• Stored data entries
- Opening Delimiter -

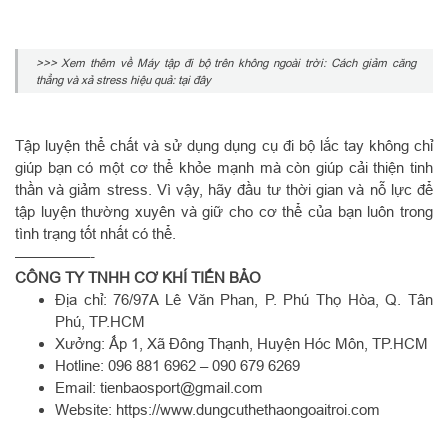
>>> Xem thêm về Máy tập đi bộ trên không ngoài trời: Cách giảm căng
thẳng và xả stress hiệu quả: tại đây
Tập luyện thể chất và sử dụng dụng cụ đi bộ lắc tay không chỉ
giúp bạn có một cơ thể khỏe mạnh mà còn giúp cải thiện tinh
thần và giảm stress. Vì vậy, hãy đầu tư thời gian và nỗ lực để
tập luyện thường xuyên và giữ cho cơ thể của bạn luôn trong
tình trạng tốt nhất có thể.
—————-
CÔNG TY TNHH CƠ KHÍ TIẾN BẢO
Địa chỉ: 76/97A Lê Văn Phan, P. Phú Thọ Hòa, Q. Tân
Phú, TP.HCM
Xưởng: Ấp 1, Xã Đông Thạnh, Huyện Hóc Môn, TP.HCM
Hotline: 096 881 6962 – 090 679 6269
Email: tienbaosport@gmail.com
Website: https://www.dungcuthethaongoaitroi.com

- Closing Delimiter -

Starting at the line that contains "giúp bạn có", copy each line through the last one in the records, exactly, and output nothing else.

• Problem solution
giúp bạn có một cơ thể khỏe mạnh mà còn giúp cải thiện tinh
thần và giảm stress. Vì vậy, hãy đầu tư thời gian và nỗ lực để
tập luyện thường xuyên và giữ cho cơ thể của bạn luôn trong
tình trạng tốt nhất có thể.
—————-
CÔNG TY TNHH CƠ KHÍ TIẾN BẢO
Địa chỉ: 76/97A Lê Văn Phan, P. Phú Thọ Hòa, Q. Tân
Phú, TP.HCM
Xưởng: Ấp 1, Xã Đông Thạnh, Huyện Hóc Môn, TP.HCM
Hotline: 096 881 6962 – 090 679 6269
Email: tienbaosport@gmail.com
Website: https://www.dungcuthethaongoaitroi.com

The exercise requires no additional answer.